# Next software upgrade for the 921?



## Tom Foolery (Jan 29, 2004)

Does anyone know when we’ll get the next software rev for the 921?


----------



## Slordak (Dec 17, 2003)

That's a reasonably nice feature for folks who have problems with OTA reception, but what about the more important issues, namely all of the bugs? There are still a large number of pretty major bugs in key areas such as:

A) Aspect ratio control and stretching/zooming.
B) Receiver lock-ups and stability.
C) OTA recording and timers.
D) OTA channel setup, editing, and PSIP handling.


----------



## metallicafreak (Jan 20, 2004)

Scott, does that beta you are talking about have dishwire activation?
FREAK!


----------



## Allen Noland (Apr 23, 2002)

Anyone else notice that there is a message missing here? Looks like the admins at this site are censoring. Kind of a neat feature this software has. The censored user see's his posts, but no one else can. I noticed the same thing happening to Bob Haler for a while. 

Does anyone remember the reason we visit these public forums? I come here for information, speculation, rumors, and inside info (oh and complaining). The inside info appears not to be welcome here anymore.

So Slordak, if you remember what the poster you responded to said you might repost the details.


----------



## metallicafreak (Jan 20, 2004)

Allen, 
I believe 2 posts are missing. I only saw one in which some beta software info was described. If it was truely the poster I thought it was, then he is a beta tester and should not ahve posted it. 
Oh well...it's not illegal just against the beta testing agreement.
FREAK!


----------



## Mark Lamutt (Mar 24, 2002)

No dishwire yet, Freak. And the next version of the software isn't in beta yet.


----------



## Mike Richardson (Jun 12, 2003)

Scott was censored. I believe this may be in retaliation for the hack on the DBS Talk store.

PLEASE TRY TO REMEMBER, that unless Scott admitted it, then it is possible someone else may have hacked the DBS Talk store and made it look like that Scott did it.


----------



## Slordak (Dec 17, 2003)

If this is allowed information...

The original post was discussing re-mapping satellite locals as their OTA local numbers (or even to arbitrary user defined numbers in this range), much as existing older Dish Network receivers do. To which my comment was that yes, I could see how that would be helpful to folks who aren't using an antenna, but I felt there were more important issues that needed to be addressed first.


----------



## moooog (May 10, 2002)

Does anyone know if the delay on the firewire activation was to do with technical issues, or is Dish worried about it's legality - and waiting for some sort of OK from the MPA (which I'm sure would never be forthcoming)? I hope the feature wasn't just a lure, sort of a bait and switch. I of course heard like everyone that it would "be activated by a later software download" - as if that would be a definite occurrence, but it doesn't make sense to me. It seems like the feature would work right out of the box - unless they were waiting for some sort of legal permission to activate it, and that might be an indefinite wait if that is the case.
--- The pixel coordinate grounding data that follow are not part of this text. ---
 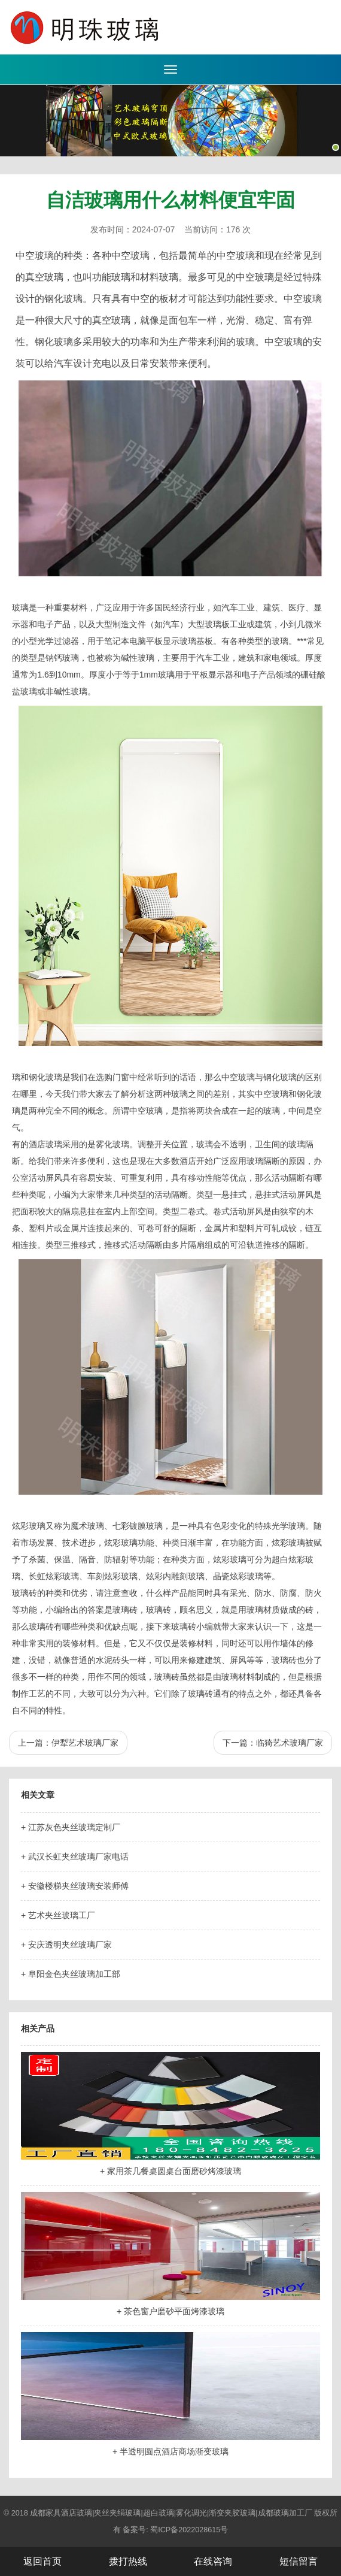 I want to click on + 安徽楼梯夹丝玻璃安装师傅, so click(x=75, y=1886).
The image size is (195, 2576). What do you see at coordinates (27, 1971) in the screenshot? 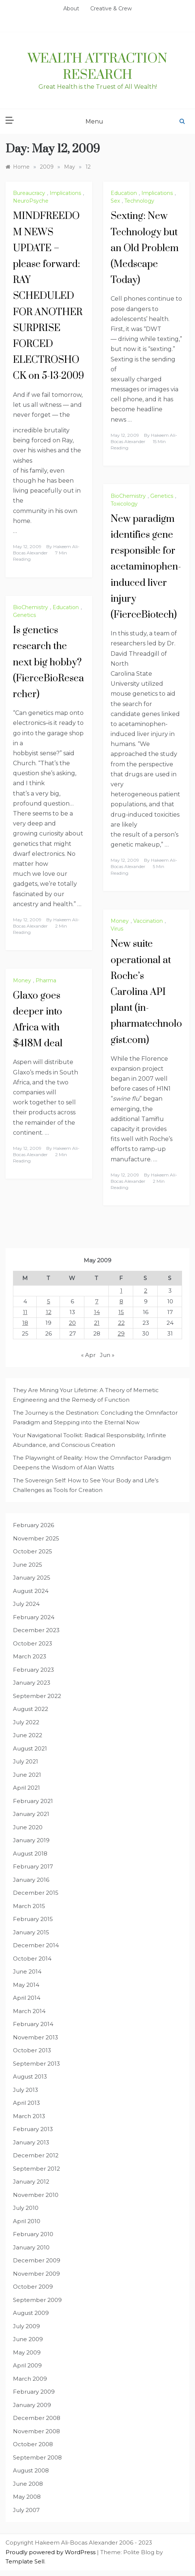 I see `June 2014` at bounding box center [27, 1971].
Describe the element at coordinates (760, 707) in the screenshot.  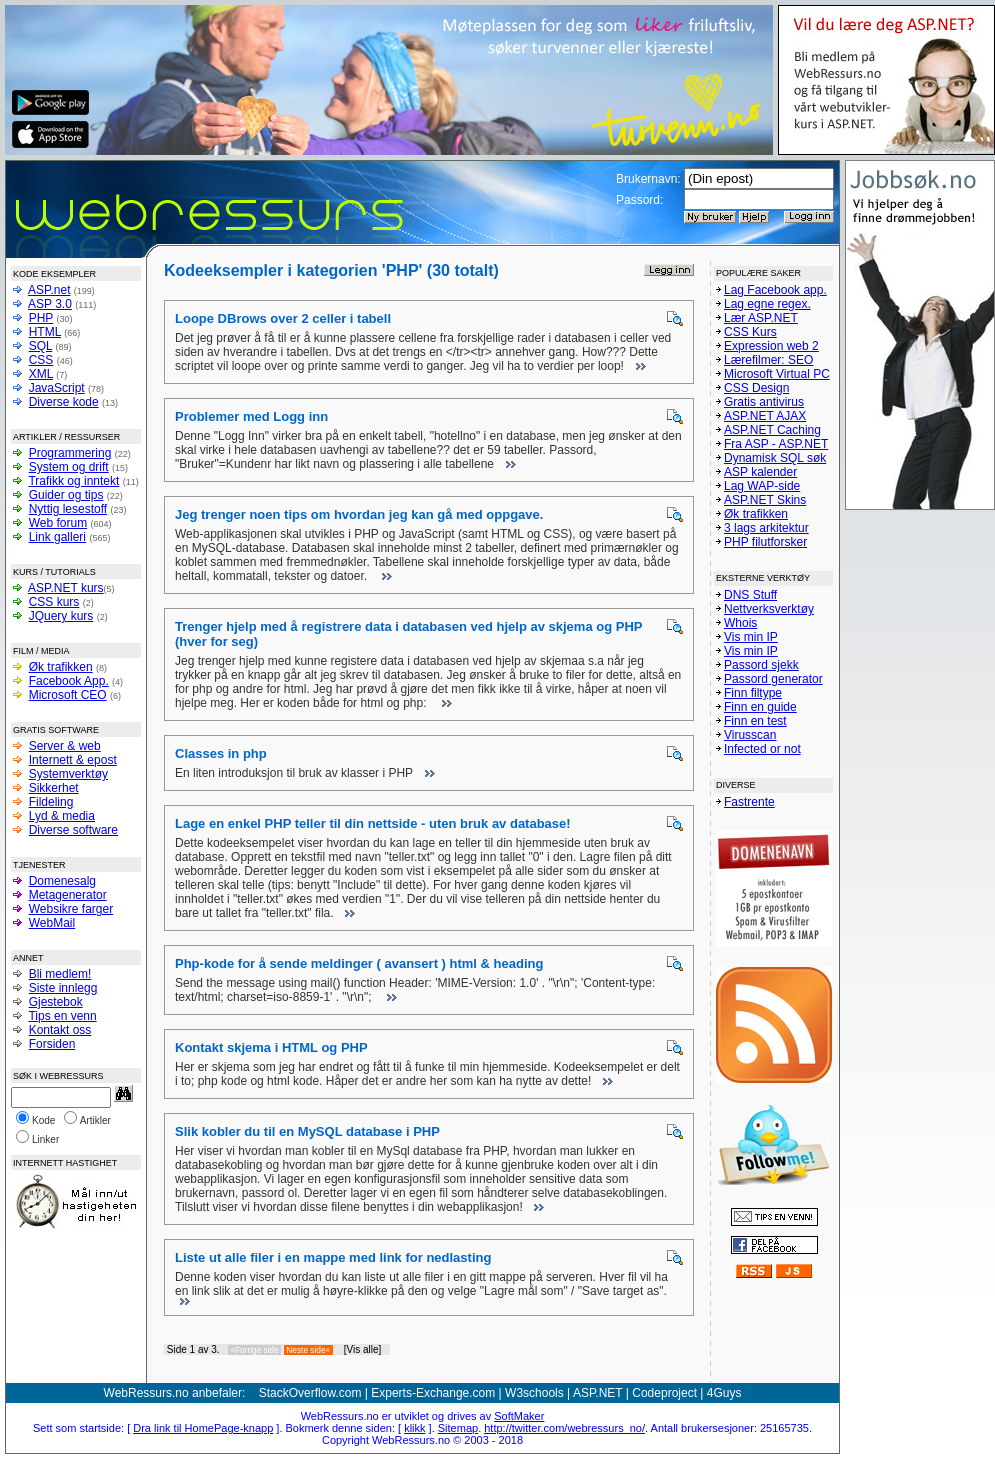 I see `Finn en guide` at that location.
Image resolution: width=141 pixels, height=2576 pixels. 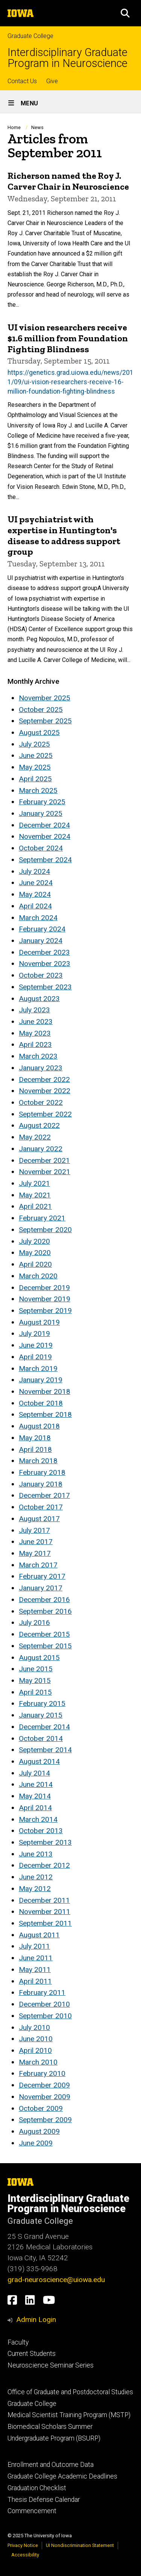 What do you see at coordinates (62, 2476) in the screenshot?
I see `Graduate College Academic Deadlines` at bounding box center [62, 2476].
I have no information, it just all sounds a bit disappointing to me.


----------



## Mark Lamutt (Mar 24, 2002)

I don't know this absolutely, but I don't believe the delay in dishwire implementation is either case you mention moooog. I think it's because there are higher priorty items to get into the code first. Rumor has it that the code is already there, but I haven't gotton any confirmation of that from the programmers.


----------